> About this exercise
Nothing but the lines below from the one that contains "kérosène afin d’atteindre" through the one that contains "NEW YORK MIND - ニューヨークスタイルバルーン" should be retyped, exactly and including both ends. Do not include pictures.

Collected data:
—————

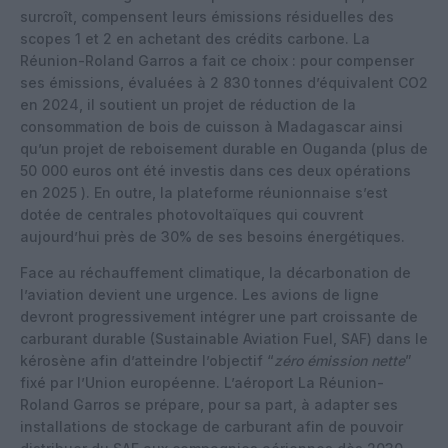
surcroît, compensent leurs émissions résiduelles des
scopes 1 et 2 en achetant des crédits carbone. La
Réunion-Roland Garros a fait ce choix : pour compenser
ses émissions, évaluées à 2 830 tonnes d’équivalent CO2
en 2024, il soutient un projet de réduction de la
consommation de bois de cuisson à Madagascar ainsi
qu’un projet de reboisement durable en Ouganda (plus de
50 000 euros ont été investis dans ces deux opérations
en 2025 ). En outre, la plateforme réunionnaise s’est
dotée de centrales photovoltaïques qui couvrent
aujourd’hui près de 30% de ses besoins énergétiques.
Face au réchauffement climatique, la décarbonation de
l’aviation devient une urgence. Les avions de ligne
devront progressivement intégrer une part croissante de
carburant durable (Sustainable Aviation Fuel, SAF) dans le
kérosène afin d’atteindre l’objectif “
zéro émission nette
”
fixé par l’Union européenne. L’aéroport La Réunion-
Roland Garros se prépare, pour sa part, à adapter ses
installations de stockage de carburant afin de pouvoir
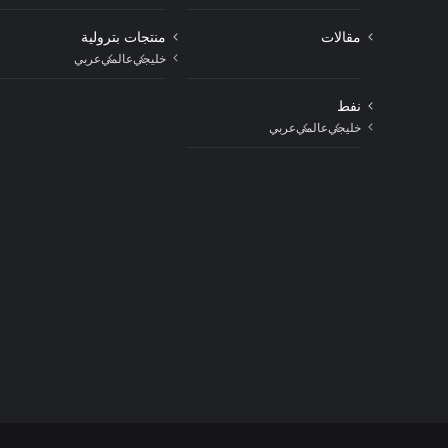
مقالات
منتجات بترولية
خليجي
عالمي
عربي
نفط
خليجي
عالمي
عربي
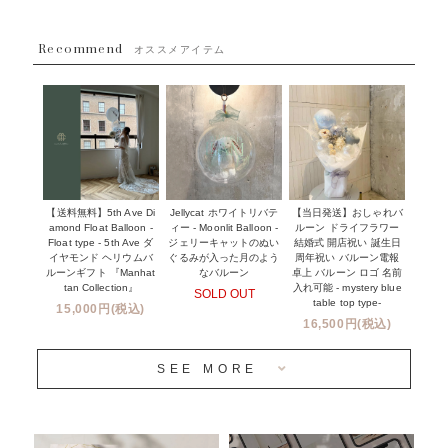
採用情報
~８８００円
Recommend
ハワイウェディングサービス
オススメアイテム
~１１０００円
企業・法人様
１１０００円以上
ウェディングコンフェッティバルーン特集
NEW YORK MIND - ニューヨークスタイルバルーン
実店舗について -大阪 堀江店・名古屋 星ヶ丘店・滋賀 配送
ギフト -
センター店・沖縄 嘉手納基地店-
※コンフェッティバルーン -プリント内容-
【送料無料】5th Ave Di
【当日発送】おしゃれバ
Jellycat ホワイトリバテ
プリントサービス
amond Float Balloon -
ルーン ドライフラワー
ィー - Moonlit Balloon -
Float type - 5th Ave ダ
結婚式 開店祝い 誕生日
ジェリーキャットのぬい
前撮り写真バルーン特集
イヤモンド ヘリウムバ
周年祝い バルーン電報
ぐるみが入った月のよう
ルーンギフト 『Manhat
卓上 バルーン ロゴ 名前
なバルーン
tan Collection』
入れ可能 - mystery blue
SOLD OUT
姉妹店＆関連ショップについて
table top type-
15,000円(税込)
16,500円(税込)
当日発送 翌日午前中お届け
SEE MORE
安心のチャビーバルーン
人気ランキング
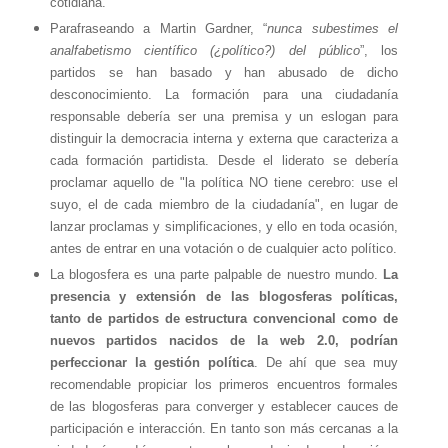
cotidiana.
Parafraseando a Martin Gardner, “
nunca subestimes el
analfabetismo científico (¿político?) del público
”, los
partidos se han basado y han abusado de dicho
desconocimiento. La formación para una ciudadanía
responsable debería ser una premisa y un eslogan para
distinguir la democracia interna y externa que caracteriza a
cada formación partidista. Desde el liderato se debería
proclamar aquello de "la política NO tiene cerebro: use el
suyo, el de cada miembro de la ciudadanía", en lugar de
lanzar proclamas y simplificaciones, y ello en toda ocasión,
antes de entrar en una votación o de cualquier acto político.
La blogosfera es una parte palpable de nuestro mundo.
La
presencia y extensión de las blogosferas políticas,
tanto de partidos de estructura convencional como de
nuevos partidos nacidos de la web 2.0, podrían
perfeccionar la gestión política
. De ahí que sea muy
recomendable propiciar los primeros encuentros formales
de las blogosferas para converger y establecer cauces de
participación e interacción. En tanto son más cercanas a la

—————

> Result
kérosène afin d’atteindre l’objectif “
zéro émission nette
”
fixé par l’Union européenne. L’aéroport La Réunion-
Roland Garros se prépare, pour sa part, à adapter ses
installations de stockage de carburant afin de pouvoir
مقالات
منتجات بترولية
خليجي
عالمي
عربي
نفط
خليجي
عالمي
عربي
採用情報
~８８００円
Recommend
ハワイウェディングサービス
オススメアイテム
~１１０００円
企業・法人様
１１０００円以上
ウェディングコンフェッティバルーン特集
NEW YORK MIND - ニューヨークスタイルバルーン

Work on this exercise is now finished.